By Kim Bellard, September 1, 2015

Something Amazon just did is worth those of us in health care paying attention to.  It was the layoff of "dozens" of engineers at Lab126, Amazon's hardware development center, as first reported by The Wall Street Journal.  These were the first layoffs in the division's history.

Lab126 is responsible for Amazon's consumer devices, including their very successful Kindle e-reader and the new Fire TV. What makes this is a cautionary tale for the rest of us is that even Amazon -- which is noted for their prowess with their online consumer experience -- can't necessarily get the physical consumer experience right.  I think Wired captured the problem best, asserting that Amazon's consumer devices would have been more successful "if Amazon focused more on consumers, and less on consuming."

Now perhaps the relevance to health care may be clearer.

Consumer devices are all the rage in health care.  The global mHealth market is predicted to be $49b by 2020, with some 73 million units shipped in 2015 and an eye-opening CAGR of 47.9% expected from 2013 to 2020 (although other analysts already see slowing demand).

At the core of Amazon's devices is the goal to, well, get consumers to buy more stuff from Amazon.  
So I wonder: what is the goal of consumer devices in health care?  Are they intended to help us achieve better health -- or to consume more health care services?  I hope for the former but I fear it may end up being the latter.

I was struck a couple of weeks ago by an opinion piece in JAMA: "Obstacles to Developing Cost-Lowering Health Technology."  It's authors, doctors Kellerman and Desai, note that:

The inventor’s dilemma is that creating a product that improves health is not enough; the product must also be able to generate a healthy return on investment.
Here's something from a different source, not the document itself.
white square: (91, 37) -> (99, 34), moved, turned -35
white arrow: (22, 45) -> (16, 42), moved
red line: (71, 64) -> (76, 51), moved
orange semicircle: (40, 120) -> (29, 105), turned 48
In the United States, the surest way to generate a healthy return on investment is to increase health care spending, not reduce it.
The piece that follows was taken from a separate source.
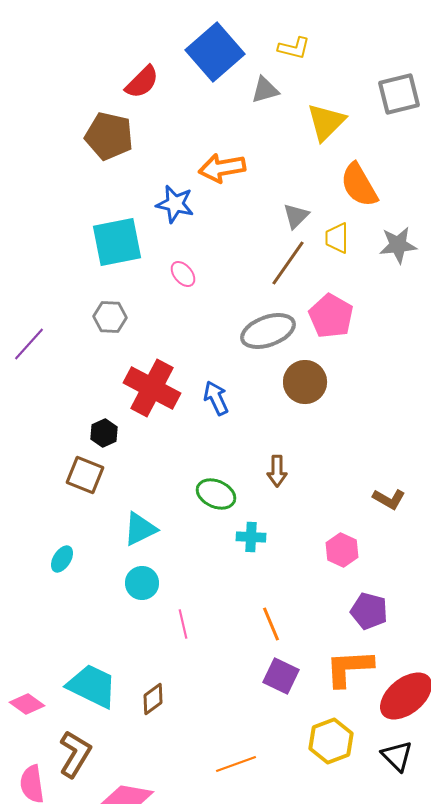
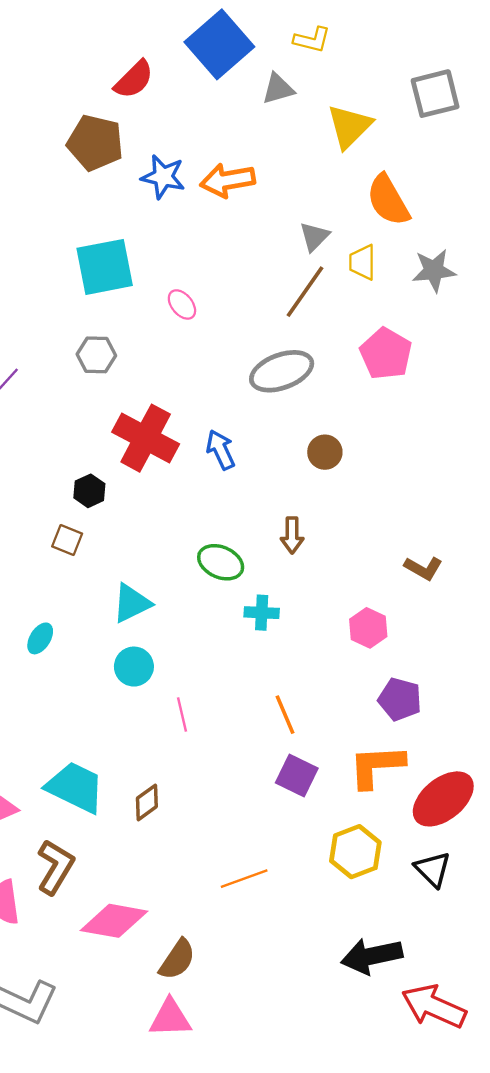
blue star: (175, 204) -> (163, 177), moved
pink pentagon: (331, 316) -> (386, 354), moved
brown circle: (305, 382) -> (325, 452), moved, size x0.7
brown square: (85, 475) -> (67, 540), size x0.7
Think about the terminology used in health care.  It speaks volumes about the underlying culture and its attitudes towards us.  Health care providers call us "patients."  Health plans call us "members."  Medicare and Medicaid call us "beneficiaries."    The name for one of the newest fads -- "patient centered medical homes" -- serves to remind us that we're not normally considered the center of our health care, and that the focus is on our medical care, not our health.

At least "consumer-directed health plans" pay lip service to us being in charge.

I'm all for people and organizations making money in health care, but I don't like to be seen as some kind of ATM for them either.  The health care industry needs to realize that we don't really want to be its customers, don't want to need to consume their services, and certainly don't want to have to be unduly patient about it when we do.